No. Not only is Sodium (more accurately: NaCl) not a TLS library, but it doesn't even implement the primitives that TLS needs; it can't really even serve as a component of another TLS library.
Not that you're not absolutely right about NaCl & Sodium, but isn't the GP talking explicitly about Sodium and not NaCl?
When you say 'more accurately: NaCl', is there something particular you're getting at, or are you speaking from experience of NaCl rather than Sodium (or are you talking about the fact that the bindings seem to be named/built for the original NaCl?)
Edit: or do you just think it's still better to call it NaCl given that it's a fork of, or I suppose a refined implementation of NaCl?

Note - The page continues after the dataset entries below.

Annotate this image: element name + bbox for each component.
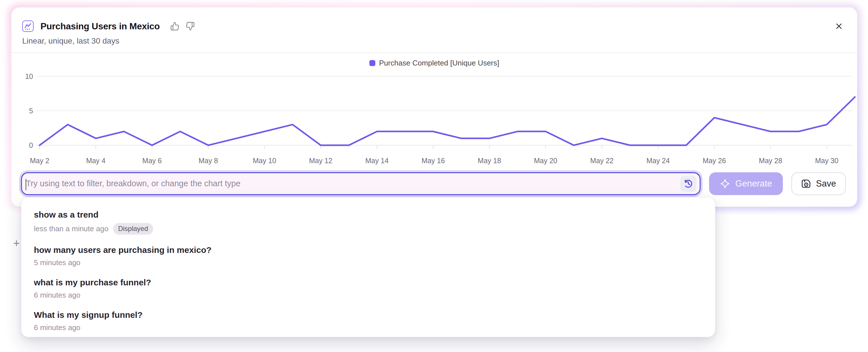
ai-prompt-field	[21, 172, 701, 195]
history-item-title: what is my purchase funnel?	[34, 277, 703, 288]
svg-text:0: 0	[29, 141, 33, 149]
thumbs-down-icon	[186, 22, 195, 31]
history-item[interactable]: What is my signup funnel? 6 minutes ago	[21, 305, 715, 337]
history-item[interactable]: show as a trend less than a minute ago D…	[21, 204, 715, 239]
svg-text:May 12: May 12	[309, 157, 332, 165]
card-header: Purchasing Users in Mexico	[11, 7, 857, 32]
prompt-history-button[interactable]	[680, 176, 696, 192]
svg-text:May 4: May 4	[86, 157, 105, 165]
svg-text:May 18: May 18	[478, 157, 501, 165]
svg-text:May 10: May 10	[253, 157, 276, 165]
save-label: Save	[816, 179, 836, 189]
page: + Purchasing Users in Mexico	[0, 0, 868, 352]
svg-text:May 16: May 16	[422, 157, 445, 165]
header-divider	[11, 53, 857, 53]
insight-card: Purchasing Users in Mexico	[11, 7, 857, 207]
history-item[interactable]: what is my purchase funnel? 6 minutes ag…	[21, 272, 715, 305]
history-item-title: how many users are purchasing in mexico?	[34, 244, 703, 256]
sparkle-icon	[720, 179, 730, 189]
svg-text:May 14: May 14	[365, 157, 389, 165]
prompt-history-dropdown: show as a trend less than a minute ago D…	[21, 197, 715, 337]
legend-swatch	[369, 60, 375, 66]
history-icon	[683, 178, 694, 189]
history-item-title: show as a trend	[34, 209, 703, 220]
background-plus-artifact: +	[13, 237, 20, 250]
svg-text:May 24: May 24	[646, 157, 670, 165]
svg-text:10: 10	[25, 72, 33, 80]
svg-text:May 26: May 26	[703, 157, 726, 165]
svg-text:May 8: May 8	[198, 157, 218, 165]
ai-toolbar: Generate Save	[11, 172, 857, 195]
close-icon	[834, 21, 844, 31]
thumbs-down-button[interactable]	[185, 21, 195, 31]
chart-subtitle: Linear, unique, last 30 days	[11, 32, 857, 45]
svg-text:May 30: May 30	[815, 157, 838, 165]
text-caret	[26, 179, 26, 190]
history-item[interactable]: how many users are purchasing in mexico?…	[21, 239, 715, 272]
thumbs-up-button[interactable]	[170, 21, 180, 31]
save-icon	[801, 179, 811, 189]
svg-text:May 28: May 28	[759, 157, 782, 165]
svg-text:May 2: May 2	[30, 157, 49, 165]
generate-label: Generate	[735, 179, 772, 189]
page-title: Purchasing Users in Mexico	[40, 21, 160, 32]
legend-label: Purchase Completed [Unique Users]	[379, 59, 499, 67]
svg-text:May 20: May 20	[534, 157, 557, 165]
history-item-time: 6 minutes ago	[34, 323, 80, 332]
history-item-time: 6 minutes ago	[34, 291, 80, 299]
ai-prompt-input[interactable]	[22, 173, 680, 194]
legend-item[interactable]: Purchase Completed [Unique Users]	[369, 59, 499, 67]
svg-text:5: 5	[29, 107, 33, 115]
legend: Purchase Completed [Unique Users]	[11, 59, 857, 67]
history-item-time: 5 minutes ago	[34, 258, 80, 267]
line-chart-icon	[22, 21, 34, 32]
generate-button[interactable]: Generate	[709, 172, 783, 195]
svg-text:May 22: May 22	[590, 157, 613, 165]
history-item-time: less than a minute ago	[34, 224, 108, 233]
save-button[interactable]: Save	[792, 172, 846, 195]
history-item-title: What is my signup funnel?	[34, 309, 703, 321]
svg-text:May 6: May 6	[143, 157, 162, 165]
thumbs-up-icon	[170, 22, 179, 31]
close-button[interactable]	[833, 21, 845, 32]
trend-chart[interactable]: 0510May 2May 4May 6May 8May 10May 12May …	[11, 68, 857, 168]
displayed-badge: Displayed	[113, 223, 153, 235]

Any SSL implementation worth its salt needs to implement historical primitives like RC4 and MD5. libsodium will not and should not implement these because they conflict with the goal of providing an idiot-proof crypto library.
Isn't it better to not include stuff that's insecure, even if they have historic value? Isn't this a big part of the problem of some (even OpenSSL) software?
it's more accurate to discuss NaCl since that's what libsodium is. NaCl is the combination of crypto primitives and the "box" abstraction. libsodium is just the repackaging and clean-up of the original NaCl implementation. If you're discussing crypto, you're going to be looking at the papers on NaCl.